The parking lots along 14th St., two of the only places where the Malonga Center’s patrons can park their cars when taking classes or attending cultural performances, are slated to be replaced by market-rate housing developments that will also mean the destruction of the iconic Alice Street Mural.
According to cultural activists and Malonga center neighbors, both of the development proposals were fast-tracked through the city’s Planning Commission and include no affordable housing units, no parking to replace the parking lots and little-to-no community benefits to offset the negative impacts on the Malonga Center.

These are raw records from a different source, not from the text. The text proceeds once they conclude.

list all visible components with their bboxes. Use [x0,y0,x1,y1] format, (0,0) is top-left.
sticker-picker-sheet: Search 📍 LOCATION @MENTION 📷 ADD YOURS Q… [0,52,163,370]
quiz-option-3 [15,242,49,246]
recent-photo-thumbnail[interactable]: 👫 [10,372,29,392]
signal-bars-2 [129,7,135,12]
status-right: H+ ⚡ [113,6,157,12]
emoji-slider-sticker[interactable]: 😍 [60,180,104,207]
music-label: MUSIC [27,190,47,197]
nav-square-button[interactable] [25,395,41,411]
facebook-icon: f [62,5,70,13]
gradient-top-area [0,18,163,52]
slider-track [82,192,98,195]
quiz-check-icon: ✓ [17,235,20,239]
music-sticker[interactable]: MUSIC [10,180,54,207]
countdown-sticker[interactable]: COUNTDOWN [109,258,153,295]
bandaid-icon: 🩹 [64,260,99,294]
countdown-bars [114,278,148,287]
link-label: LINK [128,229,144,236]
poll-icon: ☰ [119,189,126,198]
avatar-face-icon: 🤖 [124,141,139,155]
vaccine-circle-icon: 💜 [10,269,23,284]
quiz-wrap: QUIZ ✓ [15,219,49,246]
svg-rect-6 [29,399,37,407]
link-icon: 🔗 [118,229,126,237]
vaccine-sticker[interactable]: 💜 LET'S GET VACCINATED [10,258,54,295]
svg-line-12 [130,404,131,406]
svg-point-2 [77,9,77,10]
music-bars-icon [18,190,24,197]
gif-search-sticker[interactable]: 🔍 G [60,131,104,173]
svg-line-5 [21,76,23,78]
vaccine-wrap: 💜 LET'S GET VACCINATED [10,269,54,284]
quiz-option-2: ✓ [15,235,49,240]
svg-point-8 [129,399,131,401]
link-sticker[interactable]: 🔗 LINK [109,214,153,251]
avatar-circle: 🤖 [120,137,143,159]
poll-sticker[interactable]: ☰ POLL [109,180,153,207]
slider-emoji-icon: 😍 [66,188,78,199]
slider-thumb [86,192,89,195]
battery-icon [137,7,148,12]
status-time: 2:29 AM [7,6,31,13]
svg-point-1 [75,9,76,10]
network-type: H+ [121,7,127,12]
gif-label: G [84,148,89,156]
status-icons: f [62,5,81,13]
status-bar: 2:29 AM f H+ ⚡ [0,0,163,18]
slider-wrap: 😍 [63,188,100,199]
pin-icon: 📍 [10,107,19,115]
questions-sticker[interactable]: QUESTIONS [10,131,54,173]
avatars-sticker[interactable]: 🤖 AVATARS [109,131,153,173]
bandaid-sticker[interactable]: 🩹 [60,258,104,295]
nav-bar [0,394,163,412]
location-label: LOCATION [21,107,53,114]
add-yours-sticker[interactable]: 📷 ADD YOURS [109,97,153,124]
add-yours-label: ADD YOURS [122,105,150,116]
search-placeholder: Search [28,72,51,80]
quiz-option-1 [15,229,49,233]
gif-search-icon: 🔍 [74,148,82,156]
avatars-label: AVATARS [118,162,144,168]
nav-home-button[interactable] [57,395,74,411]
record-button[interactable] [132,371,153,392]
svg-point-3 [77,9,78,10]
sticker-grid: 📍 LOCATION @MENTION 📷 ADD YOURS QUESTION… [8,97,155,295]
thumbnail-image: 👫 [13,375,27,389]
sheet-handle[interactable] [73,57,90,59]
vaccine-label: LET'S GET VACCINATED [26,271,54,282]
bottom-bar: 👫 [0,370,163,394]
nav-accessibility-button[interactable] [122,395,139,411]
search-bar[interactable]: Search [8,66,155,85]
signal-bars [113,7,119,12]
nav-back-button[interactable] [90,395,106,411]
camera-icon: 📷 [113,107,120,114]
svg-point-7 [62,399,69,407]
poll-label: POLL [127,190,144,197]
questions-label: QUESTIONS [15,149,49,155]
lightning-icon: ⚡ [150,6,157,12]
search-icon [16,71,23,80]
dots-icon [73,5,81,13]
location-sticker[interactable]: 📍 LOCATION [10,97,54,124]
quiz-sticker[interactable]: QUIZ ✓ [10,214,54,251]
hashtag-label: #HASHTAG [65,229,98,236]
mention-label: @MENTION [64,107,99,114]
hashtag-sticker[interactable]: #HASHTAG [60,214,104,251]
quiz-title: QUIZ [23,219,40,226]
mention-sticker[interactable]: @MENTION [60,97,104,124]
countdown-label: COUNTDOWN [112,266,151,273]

Carla Service, owner of Dance-A-Vision Entertainment and longtime resident of the Malonga Center, says the project and lack of parking will be detrimental to the cultural institution and its neighbors.
“It’s going to choke our businesses, and they are going to be crippled,” said Service. “Over here, these businesses are in dire straights, and the city should make sure it takes care of people that already exist in neighborhoods, especially if development is coming in.”
“The center is an international destination that draws visitors from across the region,” she said. “Some come from as far away as Hayward, Antioch, or Santa Rosa. Parking is already tight, and usually there are cars double-parked or people asleep in their cars waiting for a space to free up.”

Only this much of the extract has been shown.